DR. VANIER: And so as a child can teach us about unity and about fidelity and about love, so it is people with disabilities. It’s the same sort of beauty and purity in some of these people — it is extraordinary — and say, ‘Our world is not just a world of competition, the weakest and the strongest. Everybody have their place.’

MS. TIPPETT: That’s — seems that you have developed quite an important theology of the body through your work with L’Arche. I mean, I think maybe you’re just, you’re edging towards it there, but it’s bigger than that also.

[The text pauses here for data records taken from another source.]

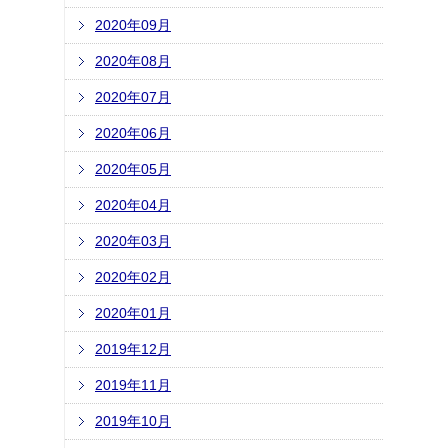
2020年09月
2020年08月
2020年07月
2020年06月
2020年05月
2020年04月
2020年03月
2020年02月
2020年01月
2019年12月
2019年11月
2019年10月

DR. VANIER: Yes, I, you see, L’Arche is not based first on the word. You’ll find lot of communities which are based on the word, thus to say we speak of an ideal together and we are committed to an ideal or to a vision and so on. But L’Arche is based on body and on suffering bodies. And so they are seen as useless, and so we welcome those who apparently are useless. And it’s a suffering body which brings us together. And it’s attention to the body. You see, when somebody comes to our community and is quite severely handicapped, what is important is to see that the body is well. Bathing, helping people dress, to eat. It’s to communicate to them through the body. And then, as the body can become comfortable, then the spirit can rise up. There’s a recognition. There’s a contact. There’s a relationship.

We see this with some of our people, like Françoise. Françoise came to our community in 1978, very severely handicap. She couldn’t speak, she could walk a bit, she couldn’t dress herself, she was incontinent, and she couldn’t eat by herself. And today, she is nearly 30 years older. She has become blind and a beautiful person.

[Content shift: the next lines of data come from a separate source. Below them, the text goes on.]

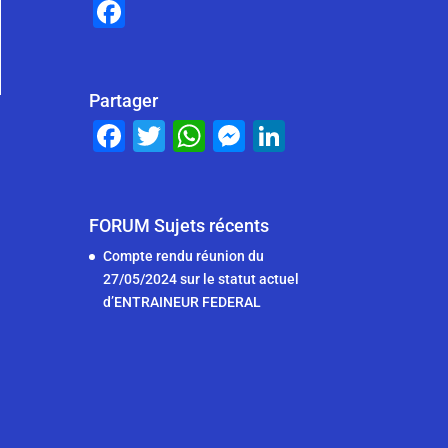
F
a
c
e
Partager
F
T
W
M
Li
b
a
wi
h
e
n
o
c
tt
at
ss
k
o
e
er
s
e
e
FORUM Sujets récents
k
b
A
n
dI
Compte rendu réunion du
27/05/2024 sur le statut actuel
o
p
g
n
d’ENTRAINEUR FEDERAL
o
p
er
k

There was somebody who came to our community not too long ago who was, saw Françoise and the reaction was, ‘Oh, what is the point of keeping Françoise alive?’ And the leader of the little house said, ‘But madam, I love her.” I mean, it’s as if you come in to a home and grandma is in the home and she has Alzheimer’s and you say, ‘What is — but she’s my grandmother.’ I mean, so it’s based on the body, and then from the body, relationship grows.